## [To do]
Starting at the top of the data and ending with the line that holds "59:06 Dwarf Minke", transcribe each line exactly; include both ends.

## [Recorded information]
----------------

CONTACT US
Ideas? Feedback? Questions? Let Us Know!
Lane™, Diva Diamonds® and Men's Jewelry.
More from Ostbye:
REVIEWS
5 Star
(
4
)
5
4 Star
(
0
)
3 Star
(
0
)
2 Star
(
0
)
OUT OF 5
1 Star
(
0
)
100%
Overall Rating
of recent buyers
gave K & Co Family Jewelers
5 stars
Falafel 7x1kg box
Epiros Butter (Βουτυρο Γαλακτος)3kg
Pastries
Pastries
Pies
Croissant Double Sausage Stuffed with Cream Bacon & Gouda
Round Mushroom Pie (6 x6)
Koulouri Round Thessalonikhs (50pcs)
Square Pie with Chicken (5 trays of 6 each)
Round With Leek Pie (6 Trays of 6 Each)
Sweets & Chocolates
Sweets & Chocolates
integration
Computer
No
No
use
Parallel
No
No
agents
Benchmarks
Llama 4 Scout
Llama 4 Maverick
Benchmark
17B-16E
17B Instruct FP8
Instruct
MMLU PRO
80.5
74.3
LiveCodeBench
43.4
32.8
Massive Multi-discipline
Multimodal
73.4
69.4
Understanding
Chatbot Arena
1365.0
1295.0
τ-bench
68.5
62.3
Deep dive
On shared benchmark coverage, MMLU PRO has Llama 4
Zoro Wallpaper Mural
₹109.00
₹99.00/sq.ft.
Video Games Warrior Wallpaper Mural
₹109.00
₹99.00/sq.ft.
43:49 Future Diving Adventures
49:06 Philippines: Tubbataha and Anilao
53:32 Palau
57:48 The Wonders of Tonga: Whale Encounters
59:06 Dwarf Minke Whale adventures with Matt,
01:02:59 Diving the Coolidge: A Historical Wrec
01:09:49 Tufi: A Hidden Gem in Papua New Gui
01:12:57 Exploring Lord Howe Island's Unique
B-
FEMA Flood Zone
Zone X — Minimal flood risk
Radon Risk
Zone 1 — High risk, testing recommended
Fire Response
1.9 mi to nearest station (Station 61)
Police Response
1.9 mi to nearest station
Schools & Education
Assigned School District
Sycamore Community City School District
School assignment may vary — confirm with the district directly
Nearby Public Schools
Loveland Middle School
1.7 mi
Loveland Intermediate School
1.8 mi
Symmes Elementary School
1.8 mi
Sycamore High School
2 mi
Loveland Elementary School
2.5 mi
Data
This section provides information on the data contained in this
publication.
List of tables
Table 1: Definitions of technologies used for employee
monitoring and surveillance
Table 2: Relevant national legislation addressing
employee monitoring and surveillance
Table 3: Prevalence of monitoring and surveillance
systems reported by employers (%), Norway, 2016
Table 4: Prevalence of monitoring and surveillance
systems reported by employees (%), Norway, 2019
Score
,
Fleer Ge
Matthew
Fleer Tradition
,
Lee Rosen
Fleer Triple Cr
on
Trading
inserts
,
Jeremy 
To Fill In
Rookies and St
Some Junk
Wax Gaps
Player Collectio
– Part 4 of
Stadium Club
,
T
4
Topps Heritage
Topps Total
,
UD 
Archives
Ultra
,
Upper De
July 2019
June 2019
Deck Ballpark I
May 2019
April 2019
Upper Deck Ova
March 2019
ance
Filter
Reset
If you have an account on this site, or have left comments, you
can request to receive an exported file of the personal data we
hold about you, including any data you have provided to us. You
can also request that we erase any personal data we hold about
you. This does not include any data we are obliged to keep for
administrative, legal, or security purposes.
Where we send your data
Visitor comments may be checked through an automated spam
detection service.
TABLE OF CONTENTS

----------------

## [Response to the task]
CONTACT US
Ideas? Feedback? Questions? Let Us Know!
Lane™, Diva Diamonds® and Men's Jewelry.
More from Ostbye:
REVIEWS
5 Star
(
4
)
5
4 Star
(
0
)
3 Star
(
0
)
2 Star
(
0
)
OUT OF 5
1 Star
(
0
)
100%
Overall Rating
of recent buyers
gave K & Co Family Jewelers
5 stars
Falafel 7x1kg box
Epiros Butter (Βουτυρο Γαλακτος)3kg
Pastries
Pastries
Pies
Croissant Double Sausage Stuffed with Cream Bacon & Gouda
Round Mushroom Pie (6 x6)
Koulouri Round Thessalonikhs (50pcs)
Square Pie with Chicken (5 trays of 6 each)
Round With Leek Pie (6 Trays of 6 Each)
Sweets & Chocolates
Sweets & Chocolates
integration
Computer
No
No
use
Parallel
No
No
agents
Benchmarks
Llama 4 Scout
Llama 4 Maverick
Benchmark
17B-16E
17B Instruct FP8
Instruct
MMLU PRO
80.5
74.3
LiveCodeBench
43.4
32.8
Massive Multi-discipline
Multimodal
73.4
69.4
Understanding
Chatbot Arena
1365.0
1295.0
τ-bench
68.5
62.3
Deep dive
On shared benchmark coverage, MMLU PRO has Llama 4
Zoro Wallpaper Mural
₹109.00
₹99.00/sq.ft.
Video Games Warrior Wallpaper Mural
₹109.00
₹99.00/sq.ft.
43:49 Future Diving Adventures
49:06 Philippines: Tubbataha and Anilao
53:32 Palau
57:48 The Wonders of Tonga: Whale Encounters
59:06 Dwarf Minke Whale adventures with Matt,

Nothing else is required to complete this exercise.